Problem: Could you reproduce the lines below from the one with "Craig Tried It: VINO" through the one with "designed to make"? Keep both ends and add nothing.

Data supplied:

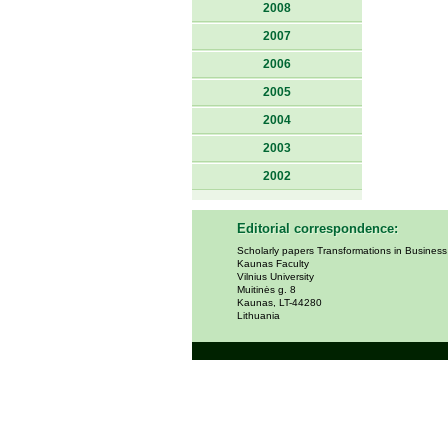
2008
2007
2006
2005
2004
2003
2002
Editorial correspondence:
Scholarly papers Transformations in Busines
Kaunas Faculty
Vilnius University
Muitinės g. 8
Kaunas, LT-44280
Lithuania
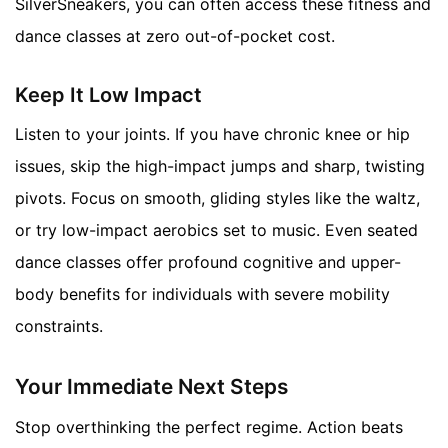
SilverSneakers, you can often access these fitness and
dance classes at zero out-of-pocket cost.
Keep It Low Impact
Listen to your joints. If you have chronic knee or hip
issues, skip the high-impact jumps and sharp, twisting
pivots. Focus on smooth, gliding styles like the waltz,
or try low-impact aerobics set to music. Even seated
dance classes offer profound cognitive and upper-
body benefits for individuals with severe mobility
constraints.
Your Immediate Next Steps
Stop overthinking the perfect regime. Action beats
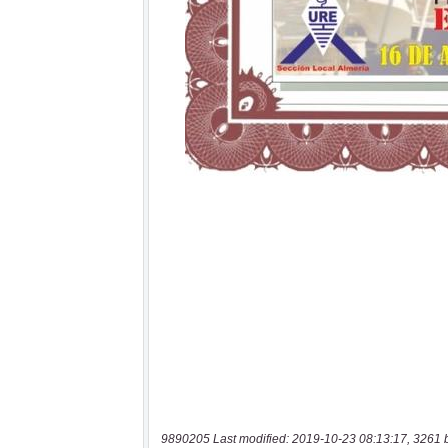
9890205 Last modified: 2019-10-23 08:13:17, 3261 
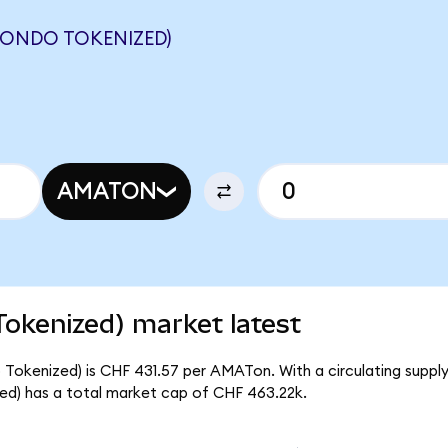
(ONDO TOKENIZED)
AMATON
Tokenized) market latest
 Tokenized) is CHF 431.57 per AMATon. With a circulating supply
ed) has a total market cap of CHF 463.22k.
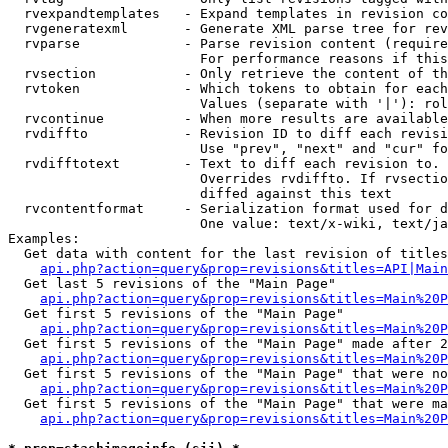
  rvexpandtemplates   - Expand templates in revision co
  rvgeneratexml       - Generate XML parse tree for rev
  rvparse             - Parse revision content (require
                        For performance reasons if this
  rvsection           - Only retrieve the content of th
  rvtoken             - Which tokens to obtain for each
                        Values (separate with '|'): rol
  rvcontinue          - When more results are available
  rvdiffto            - Revision ID to diff each revisi
                        Use "prev", "next" and "cur" fo
  rvdifftotext        - Text to diff each revision to. 
                        Overrides rvdiffto. If rvsectio
                        diffed against this text

  rvcontentformat     - Serialization format used for d
                        One value: text/x-wiki, text/ja
Examples:

  Get data with content for the last revision of titles
api.php?action=query&prop=revisions&titles=API|Main
  Get last 5 revisions of the "Main Page"

api.php?action=query&prop=revisions&titles=Main%20
  Get first 5 revisions of the "Main Page"

api.php?action=query&prop=revisions&titles=Main%20P
  Get first 5 revisions of the "Main Page" made after 2
api.php?action=query&prop=revisions&titles=Main%20P
  Get first 5 revisions of the "Main Page" that were no
api.php?action=query&prop=revisions&titles=Main%20P
  Get first 5 revisions of the "Main Page" that were ma
api.php?action=query&prop=revisions&titles=Main%20P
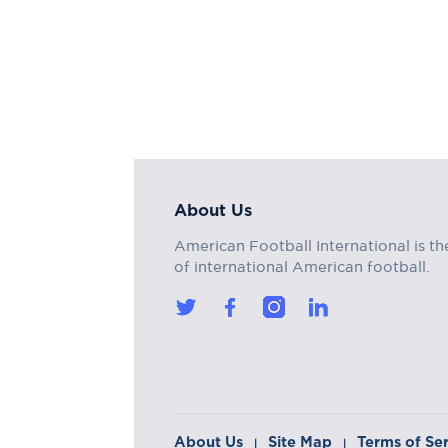
About Us
American Football International is th
of international American football.
About Us
Site Map
Terms of Se
|
|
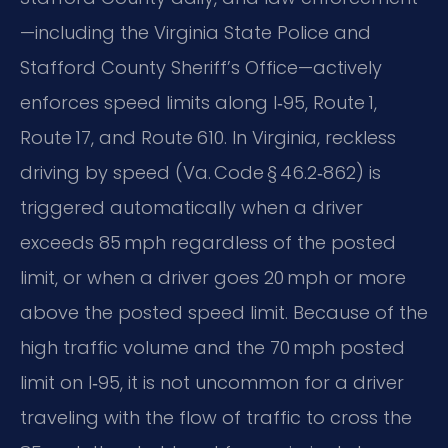
—including the Virginia State Police and
Stafford County Sheriff’s Office—actively
enforces speed limits along I‑95, Route 1,
Route 17, and Route 610. In Virginia, reckless
driving by speed (Va. Code § 46.2‑862) is
triggered automatically when a driver
exceeds 85 mph regardless of the posted
limit, or when a driver goes 20 mph or more
above the posted speed limit. Because of the
high traffic volume and the 70 mph posted
limit on I‑95, it is not uncommon for a driver
traveling with the flow of traffic to cross the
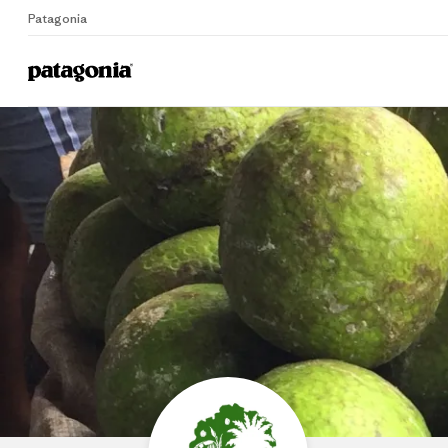
Patagonia
Home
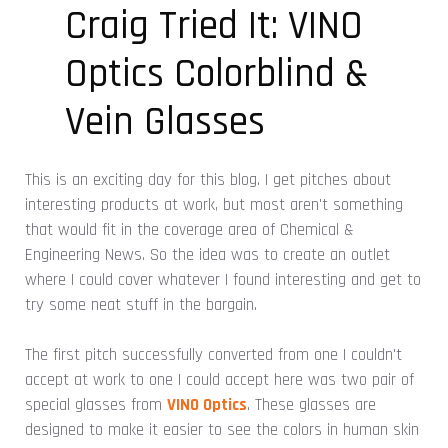
Craig Tried It: VINO
Optics Colorblind &
Vein Glasses
This is an exciting day for this blog. I get pitches about
interesting products at work, but most aren't something
that would fit in the coverage area of Chemical &
Engineering News. So the idea was to create an outlet
where I could cover whatever I found interesting and get to
try some neat stuff in the bargain.
The first pitch successfully converted from one I couldn't
accept at work to one I could accept here was two pair of
special glasses from
VINO Optics
. These glasses are
designed to make it easier to see the colors in human skin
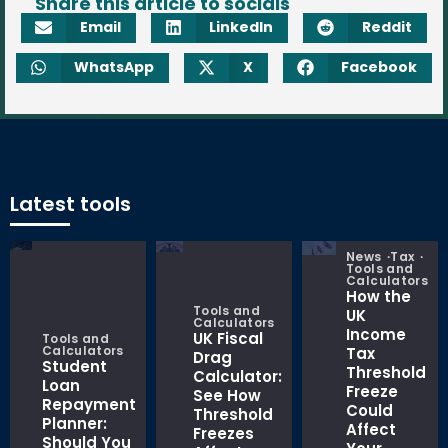
Share this article to socials
Email
LinkedIn
Reddit
WhatsApp
X
Facebook
Latest tools
News
Tax
Tools and
Calculators
How the
Tools and
UK
Calculators
Income
UK Fiscal
Tools and
Calculators
Tax
Drag
Student
Threshold
Calculator:
Loan
Freeze
See How
Repayment
Could
Threshold
Planner:
Affect
Freezes
Should You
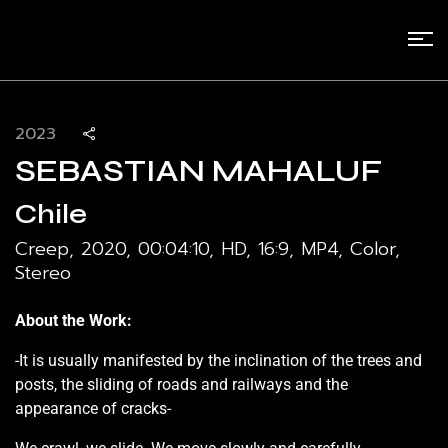
2023
SEBASTIAN MAHALUF
Chile
Creep, 2020, 00:04:10, HD, 16:9, MP4, Color,
Stereo
About the Work:
-It is usually manifested by the inclination of the trees and
posts, the sliding of roads and railways and the
appearance of cracks-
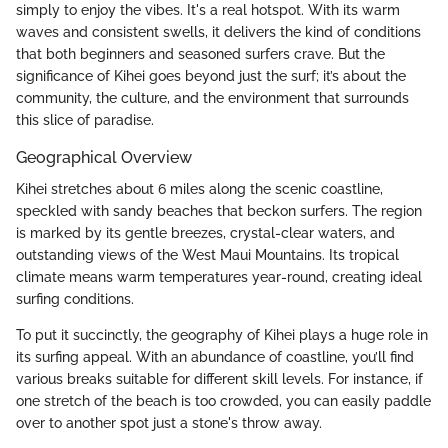
simply to enjoy the vibes. It's a real hotspot. With its warm
waves and consistent swells, it delivers the kind of conditions
that both beginners and seasoned surfers crave. But the
significance of Kihei goes beyond just the surf; it’s about the
community, the culture, and the environment that surrounds
this slice of paradise.
Geographical Overview
Kihei stretches about 6 miles along the scenic coastline,
speckled with sandy beaches that beckon surfers. The region
is marked by its gentle breezes, crystal-clear waters, and
outstanding views of the West Maui Mountains. Its tropical
climate means warm temperatures year-round, creating ideal
surfing conditions.
To put it succinctly, the geography of Kihei plays a huge role in
its surfing appeal. With an abundance of coastline, you’ll find
various breaks suitable for different skill levels. For instance, if
one stretch of the beach is too crowded, you can easily paddle
over to another spot just a stone's throw away.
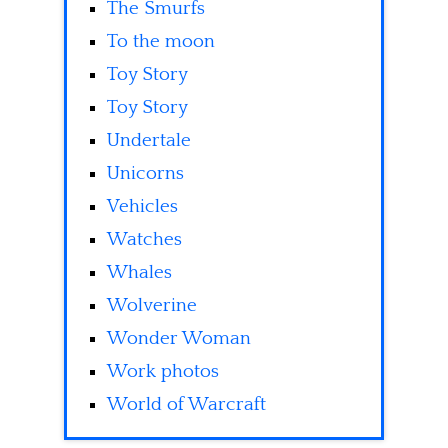
The Smurfs
To the moon
Toy Story
Toy Story
Undertale
Unicorns
Vehicles
Watches
Whales
Wolverine
Wonder Woman
Work photos
World of Warcraft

Answer to the exercise:
Craig Tried It: VINO
Optics Colorblind &
Vein Glasses
This is an exciting day for this blog. I get pitches about
interesting products at work, but most aren't something
that would fit in the coverage area of Chemical &
Engineering News. So the idea was to create an outlet
where I could cover whatever I found interesting and get to
try some neat stuff in the bargain.
The first pitch successfully converted from one I couldn't
accept at work to one I could accept here was two pair of
special glasses from
VINO Optics
. These glasses are
designed to make it easier to see the colors in human skin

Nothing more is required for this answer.